El presentador de televisión Jimmy Kimmel fue suspendido de su programa, lo que provocó la cancelación de su emisión del miércoles y su posterior retiro indefinido. La decisión, tomada por Nexstar Media, propietaria de 28 estaciones de la cadena ABC, se produjo después de comentarios hechos por Kimmel sobre un incidente político. La medida ha generado debate sobre la influencia de las empresas de medios y las posibles motivaciones detrás de esta acción.
La controversia surgió cuando Perry Sook, fundador de Nexstar Media, una poderosa figura en la radiodifusión estadounidense, expresó su deseo de “eliminar el periodismo activista”. Poco después, la FCC (Comisión Federal de Comunicaciones) notificó a Kimmel, y Nexstar, junto con otros competidores como Sinclair, decidió dejar de transmitir su programa en sus respectivas afiliadas. Esta acción, según un portavoz de Nexstar, se debió a que los comentarios de Kimmel sobre la muerte de Charlie Kirk fueron “ofensivos e insensibles” y no reflejaban los valores de las comunidades locales.

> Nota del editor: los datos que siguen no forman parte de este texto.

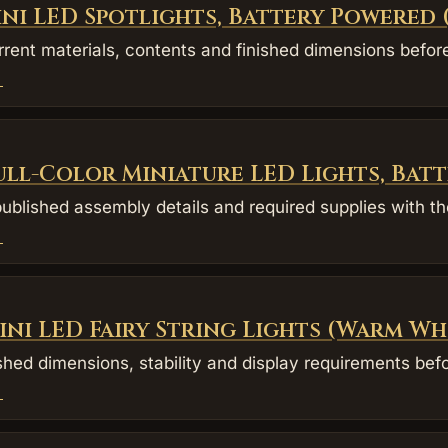
ini LED Spotlights, Battery Powered
rent materials, contents and finished dimensions befor
→
ull-Color Miniature LED Lights, Bat
blished assembly details and required supplies with the
→
ini LED Fairy String Lights (Warm Wh
shed dimensions, stability and display requirements befo
→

Sin embargo, la decisión de Nexstar coincide con su anuncio de una adquisición multimillonaria de Tegna, una operación que requiere la aprobación de la FCC. Expertos señalan que la necesidad de aprobación regulatoria podría haber influido en la decisión de Nexstar para evitar conflictos con la administración y la FCC, liderada por Brendan Carr, quien ha mostrado preferencia por las cadenas locales sobre los medios nacionales. La suspensión de Kimmel podría interpretarse como una forma de complacer a los reguladores para facilitar la fusión.

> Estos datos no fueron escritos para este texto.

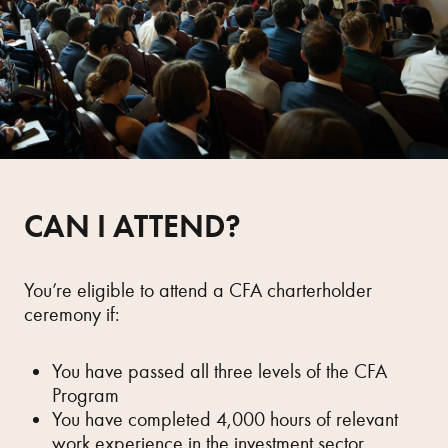
CAN I ATTEND?
You’re eligible to attend a CFA charterholder
ceremony if:
You have passed all three levels of the CFA
Program
You have completed 4,000 hours of relevant
work experience in the investment sector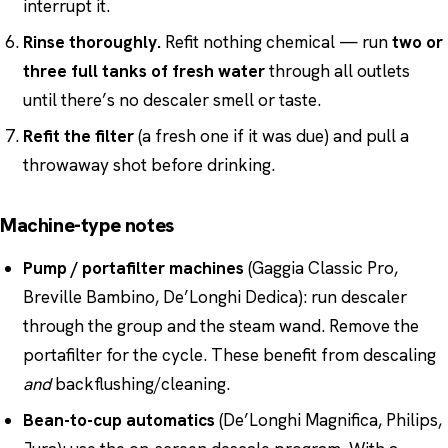
interrupt it.
Rinse thoroughly.
Refit nothing chemical — run
two or
three full tanks of fresh water
through all outlets
until there’s no descaler smell or taste.
Refit the filter
(a fresh one if it was due) and pull a
throwaway shot before drinking.
Machine-type notes
Pump / portafilter machines
(Gaggia Classic Pro,
Breville Bambino, De’Longhi Dedica): run descaler
through the group and the steam wand. Remove the
portafilter for the cycle. These benefit from descaling
and
backflushing/cleaning.
Bean-to-cup automatics
(De’Longhi Magnifica, Philips,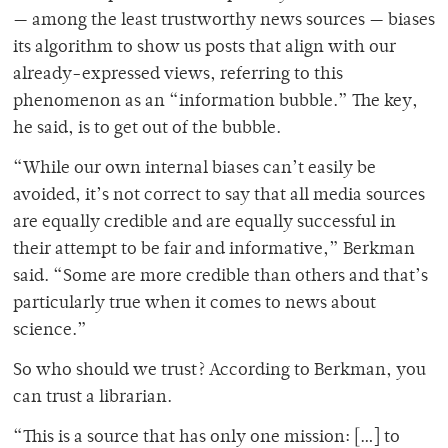
— among the least trustworthy news sources — biases
its algorithm to show us posts that align with our
already-expressed views, referring to this
phenomenon as an “information bubble.” The key,
he said, is to get out of the bubble.
“While our own internal biases can’t easily be
avoided, it’s not correct to say that all media sources
are equally credible and are equally successful in
their attempt to be fair and informative,” Berkman
said. “Some are more credible than others and that’s
particularly true when it comes to news about
science.”
So who should we trust? According to Berkman, you
can trust a librarian.
“This is a source that has only one mission: […] to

La situación de Jimmy Kimmel pone de relieve el poder que aún ostentan las estaciones de televisión locales, cuya aprobación es necesaria para las grandes cadenas nacionales para la venta de publicidad. La decisión unilateral de Nexstar, según la compañía, no tuvo comunicación previa con la FCC. Analistas y observadores de la industria comparan este caso con otros acuerdos corporativos que requerían aprobación regulatoria, sugiriendo una tendencia preocupante de las empresas para ceder ante presiones y silenciar voces críticas en busca de beneficios comerciales y aprobaciones gubernamentales.